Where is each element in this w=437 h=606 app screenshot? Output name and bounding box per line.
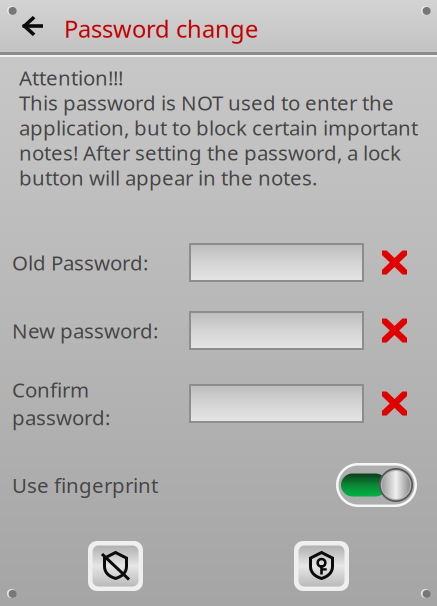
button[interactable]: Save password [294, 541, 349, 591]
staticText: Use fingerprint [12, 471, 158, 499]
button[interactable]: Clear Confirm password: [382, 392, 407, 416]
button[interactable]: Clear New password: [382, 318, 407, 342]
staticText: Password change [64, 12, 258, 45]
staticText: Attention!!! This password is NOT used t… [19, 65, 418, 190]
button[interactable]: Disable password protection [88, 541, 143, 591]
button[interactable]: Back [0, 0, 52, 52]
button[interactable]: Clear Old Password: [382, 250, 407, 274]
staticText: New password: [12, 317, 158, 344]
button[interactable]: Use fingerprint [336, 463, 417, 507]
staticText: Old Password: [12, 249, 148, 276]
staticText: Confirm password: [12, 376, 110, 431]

* * *

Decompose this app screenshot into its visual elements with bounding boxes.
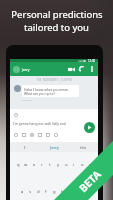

==

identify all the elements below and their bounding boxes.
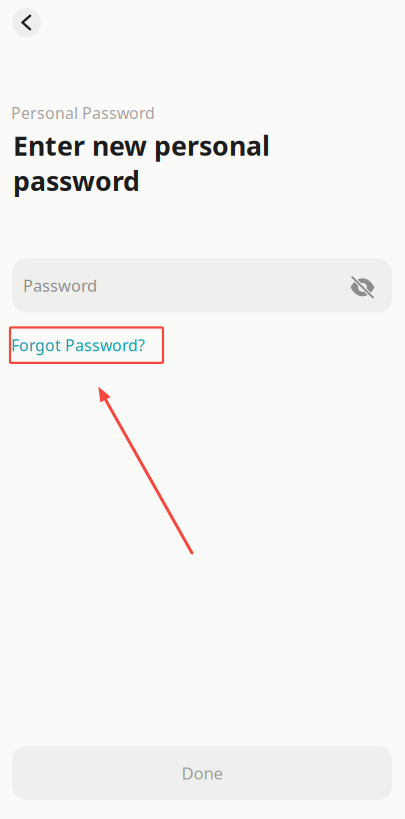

Directions: Report every line of the entries that carries the word "elements".

Final answer:
Decompose this app screenshot into its visual elements with bounding boxes.
identify all the elements below and their bounding boxes.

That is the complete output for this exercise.